Photo Source: Public Domain Immunotherapy, a new type of cancer therapy that uses drugs to stimulate the body's own immune system to identify and destroy cancer cells, is now widely successful in treating melanoma and other cancers; Dr. Alejandro Villagra, a
researcher, said there is an urgent clinical need to develop new ways to increase the effectiveness of immunotherapy in the treatment of breast cancer, especially malignant, highly metastatic triple-negative breast cancer;
molecularally targeted formulations such as HDAC6 inhibitors have been described in many studies as cytotoxic, i.e. toxic to both cancer cells and healthy cells; the researchers found that these epigenetic drugs may have some informal regulatory properties, and then noted that inhibition of HDAC6 may have a strong and potential effect on the immune system, which does not appear to be related to previous cell toxicity due to HDAC inhibitors.
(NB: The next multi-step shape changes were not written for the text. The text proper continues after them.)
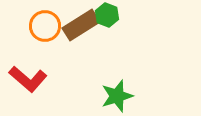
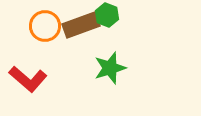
brown rectangle: rotated 12 degrees clockwise
green star: moved 7 px left, 28 px up
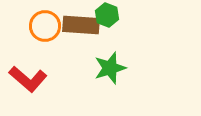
brown rectangle: rotated 24 degrees clockwise
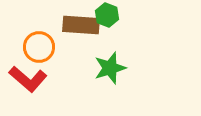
orange circle: moved 6 px left, 21 px down
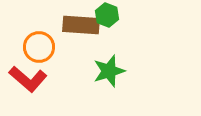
green star: moved 1 px left, 3 px down
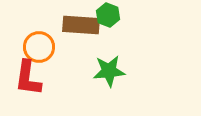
green hexagon: moved 1 px right
green star: rotated 12 degrees clockwise
red L-shape: moved 1 px up; rotated 57 degrees clockwise
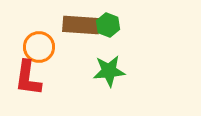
green hexagon: moved 10 px down
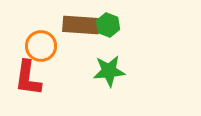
orange circle: moved 2 px right, 1 px up
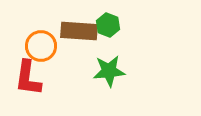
brown rectangle: moved 2 px left, 6 px down
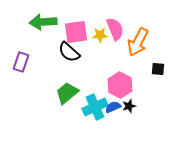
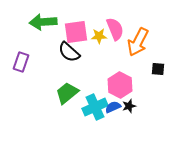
yellow star: moved 1 px left, 1 px down
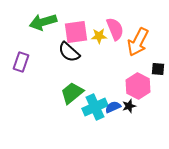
green arrow: rotated 12 degrees counterclockwise
pink hexagon: moved 18 px right, 1 px down
green trapezoid: moved 5 px right
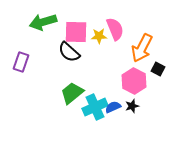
pink square: rotated 10 degrees clockwise
orange arrow: moved 4 px right, 6 px down
black square: rotated 24 degrees clockwise
pink hexagon: moved 4 px left, 5 px up
black star: moved 3 px right
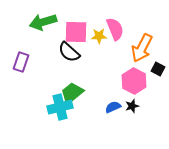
cyan cross: moved 35 px left; rotated 10 degrees clockwise
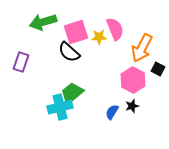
pink square: rotated 20 degrees counterclockwise
yellow star: moved 1 px down
pink hexagon: moved 1 px left, 1 px up
blue semicircle: moved 1 px left, 5 px down; rotated 35 degrees counterclockwise
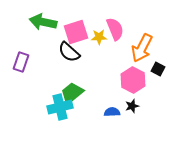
green arrow: rotated 28 degrees clockwise
blue semicircle: rotated 56 degrees clockwise
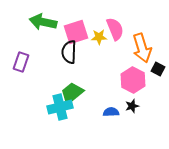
orange arrow: rotated 44 degrees counterclockwise
black semicircle: rotated 50 degrees clockwise
blue semicircle: moved 1 px left
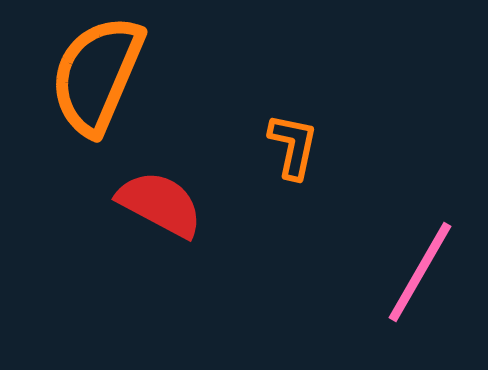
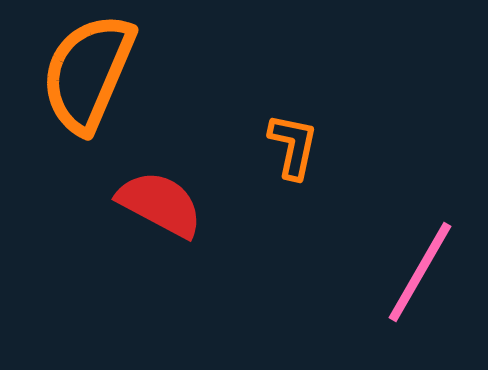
orange semicircle: moved 9 px left, 2 px up
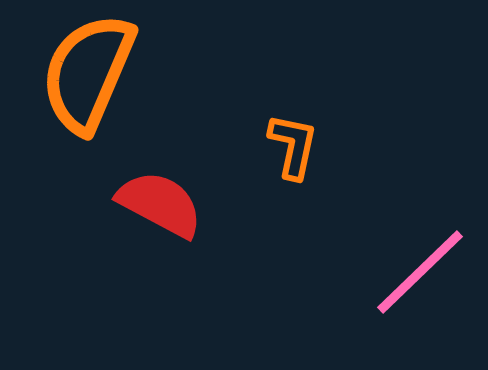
pink line: rotated 16 degrees clockwise
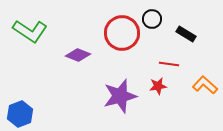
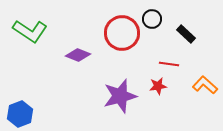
black rectangle: rotated 12 degrees clockwise
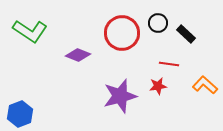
black circle: moved 6 px right, 4 px down
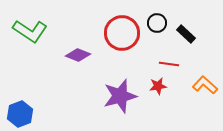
black circle: moved 1 px left
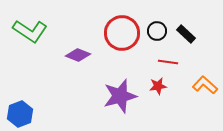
black circle: moved 8 px down
red line: moved 1 px left, 2 px up
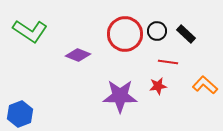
red circle: moved 3 px right, 1 px down
purple star: rotated 16 degrees clockwise
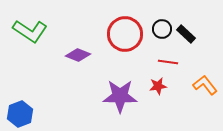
black circle: moved 5 px right, 2 px up
orange L-shape: rotated 10 degrees clockwise
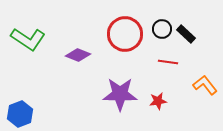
green L-shape: moved 2 px left, 8 px down
red star: moved 15 px down
purple star: moved 2 px up
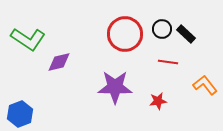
purple diamond: moved 19 px left, 7 px down; rotated 35 degrees counterclockwise
purple star: moved 5 px left, 7 px up
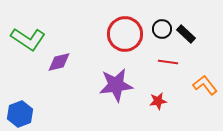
purple star: moved 1 px right, 2 px up; rotated 8 degrees counterclockwise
the first time in the study, researchers found that HDAC6 inhibitors not only improve patients' responses to immunotherapy, but also reduce breast cancer and have minimal toxic effects; Original origins from
: Debarati Banik, Satish Nopalonele, Melissa Hadley, et al, HDAC6 Plays a Noncanonical Role in The Regulation of Antitumor Immune Responses, Fellon, and SOrs OfoCancer, Cancer Research (2020). DOI: 10.1158/0008-5472.CAN-19-3738.